Quindi, si potrebbe obiettare, in tutti gli altri casi l'associazione non dovrebbe pubblicare l'elenco degli iscritti?

In realtà, potremmo argomentare che l'elenco degli iscritti potrebbe essere pubblicato anche previa acquisizione del consenso del singolo iscritto a fare ciò.

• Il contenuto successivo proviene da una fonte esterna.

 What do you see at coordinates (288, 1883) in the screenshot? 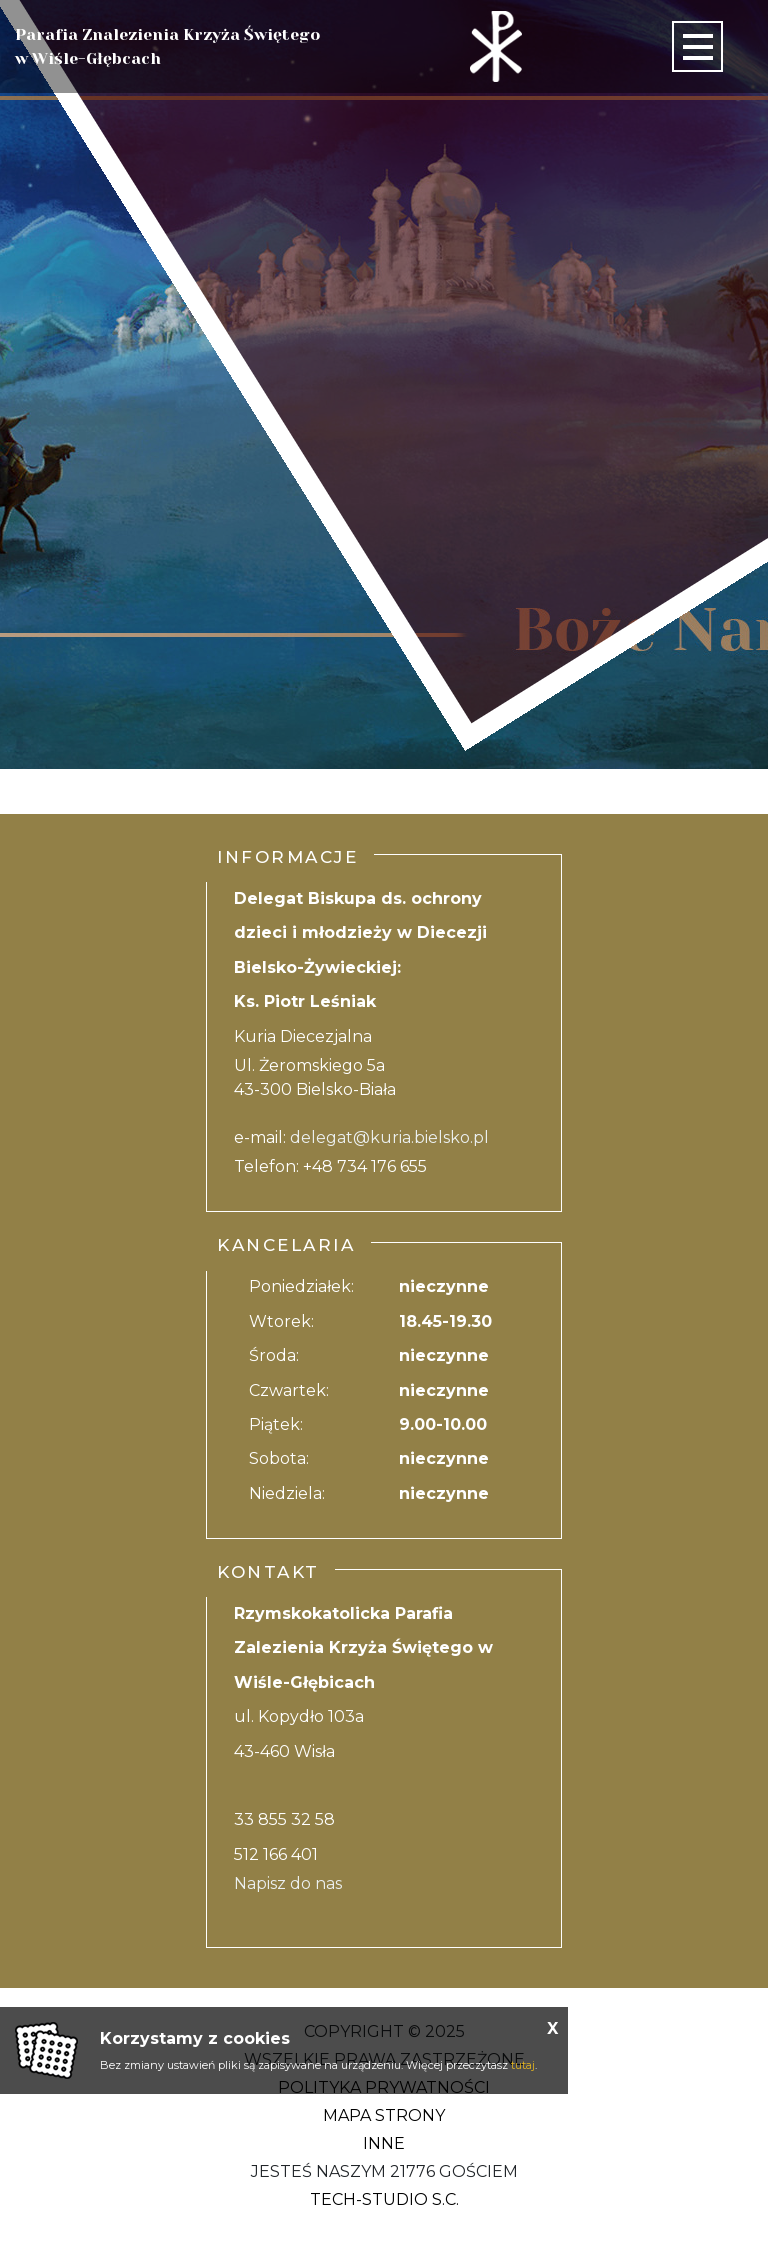 I see `Napisz do nas` at bounding box center [288, 1883].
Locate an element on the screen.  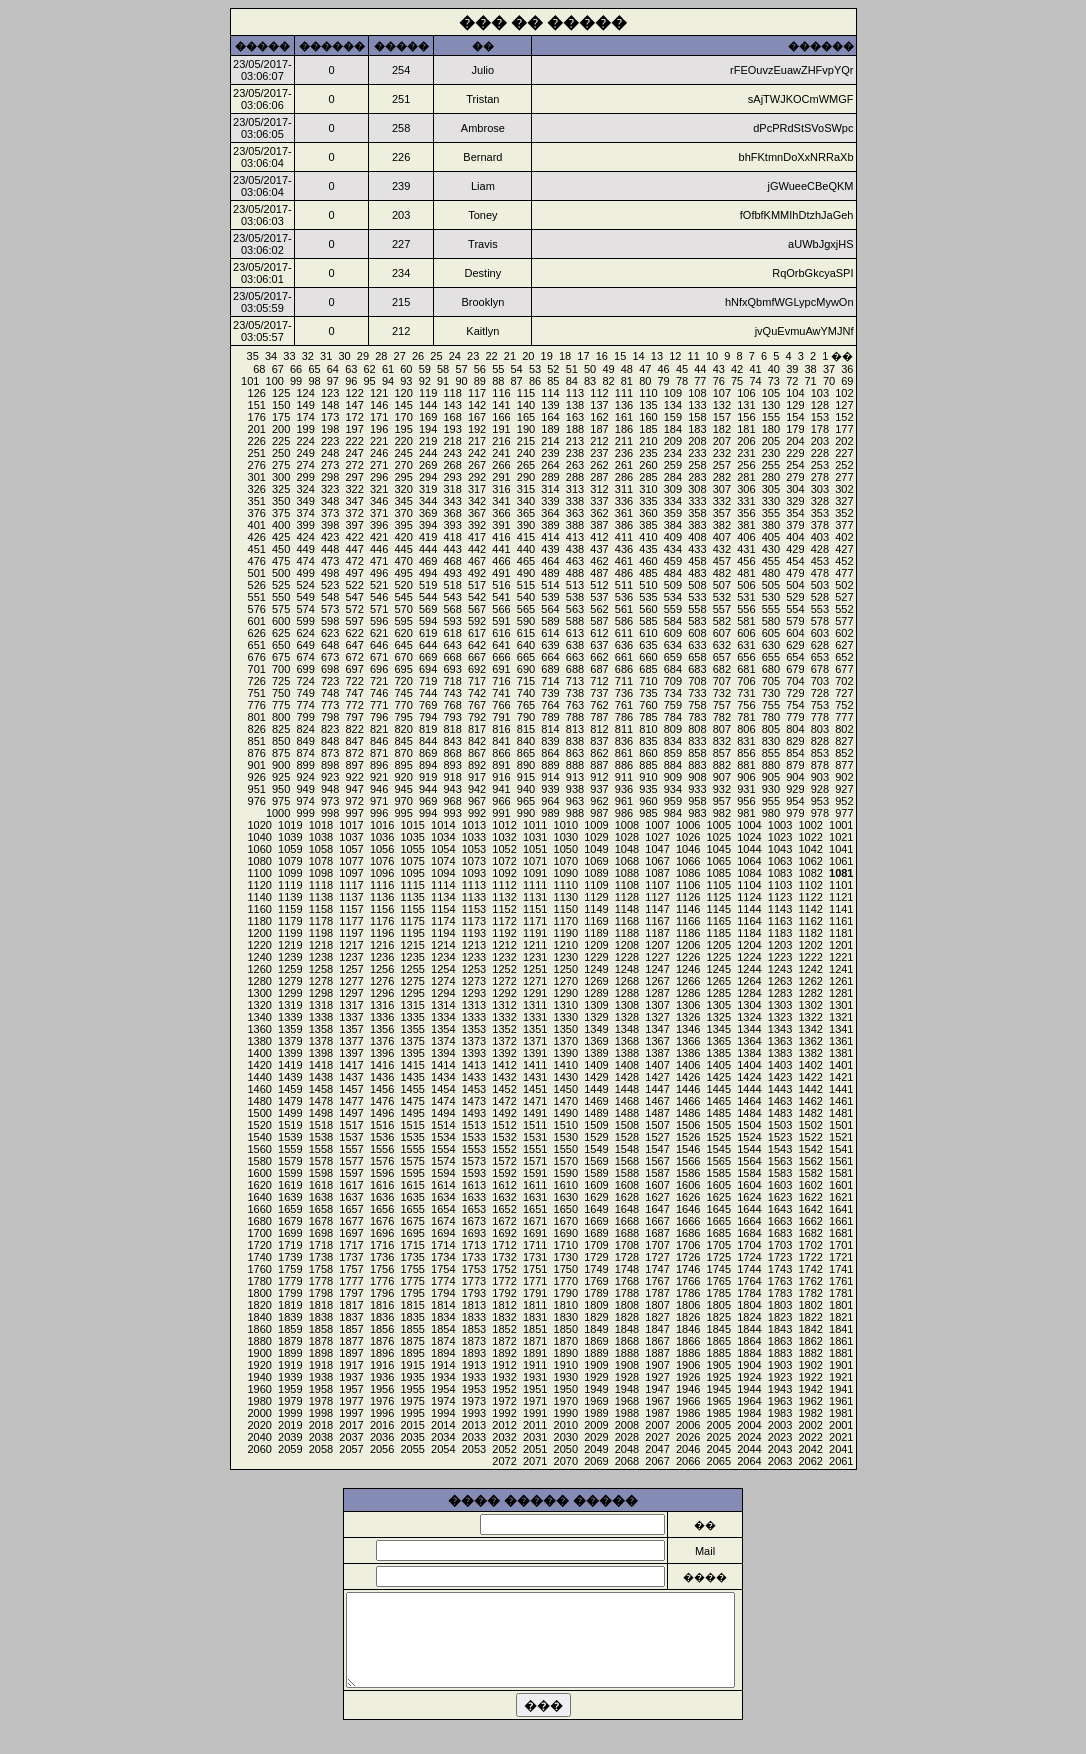 989 is located at coordinates (550, 813).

Inoltre, siccome ai sensi dell'art. 2, commi 2 e 3 della Legge 4/2013, le associazioni sono tenute ad adottare un Codice di Condotta, come previsto dall'art. 27 bis del Codice del Consumo (D. Lgs. 06 settembre 2005, n. 206 s.m.i.) e ad attivare uno Sportello del Consumatore, come previsto dall'art. 27 ter del medesimo Codice del Consumo e siccome l'art. 27 bis prescrive che sia il professionista - nel nostro caso, l'Amministratore - a comunicare ai 'suoi' consumatori l'esistenza ed il contenuto del Codice di Condotta, ci verrebbe da dire che il fatto che l'Amministratore sia iscritto a questa o quella associazione sia un 'segreto di Pulcinella', visto che l'Amministratore dovrà comunicare «aderisco al Codice di Condotta di Alfa» e da ciò dedurremo che egli sia un iscritto ad Alfa.

Quindi, salvo chiarimenti futuri, il parere reso dal Garante Privacy in commento non impatta sulla disciplina già prevista dalla Legge 4/2013 per le associazioni di professionisti ricomprese in essa.